Diyalogcular cem evlerinden neden rahatsız?

Diyalogcular, Sünni kesimi basın ve yayın gücüyle etkilemiş, inanç ve itikatlarında değişim ve dönüşüme sebep olmuşlardır. Ancak cem evlerine etki edememiş ve Alevileri bozamamışlardır. Etki etme ihtimalleri de olmadığı için direk hedef tahtasına oturtmuşlardır.

Diyalogcu; dinlerin eşitliğini savunan, tek hak din İslam’dır temel inancını ayrılık unsuru sayan, sadece İslam hak dindir ilahi ölçüsünü hoşgörüsüzlük olarak kabul eden, Müslüman olmanın şartı olan peygamberi kabul etmenin lüzumsuzluğunu savunan, Yahudi ve Hıristiyanlarla amentüde bir olan, kişilerdir.

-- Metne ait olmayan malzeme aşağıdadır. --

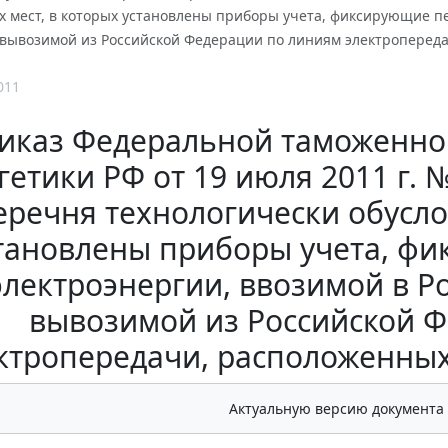
х мест, в которых установлены приборы учета, фиксирующие п
вывозимой из Российской Федерации по линиям электропереда
011
иказ Федеральной таможенно
гетики РФ от 19 июля 2011 г. 
еречня технологически обусло
тановлены приборы учета, ф
электроэнергии, ввозимой в 
вывозимой из Российской 
ктропередачи, расположенных
Актуальную версию документа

Diyalogculuk aslında İslam’a alternatif olarak batı tarafından ortaya konmuş yeni bir dindir. Bu dine “ılımlı İslam” diyenlerde var, ancak bu yanıltma amaçlıdır. Bu İslam olmayan İslam, Amerika’nın Pensilvanya İslam’ıdır.

Cem evlerinde inanç ve itikat olarak İslam inancı hâkimdir. Aleviler; din denince sadece İslam’ın hak olduğuna inanırlar, Peygambersiz İslam’ı asla kabul etmedikleri gibi, içinde Hz. Ali’nin olmadığı bir İslam anlayışını da reddederler.

Diyalogcu Peygambersiz İslam’ı ortaya koymaya çalışırken, Alevi peygamberimizle birlikte Ali’ye taraf olmayı da şart koşarak adeta fitnenin önünü ta baştan kesmiş oluyor.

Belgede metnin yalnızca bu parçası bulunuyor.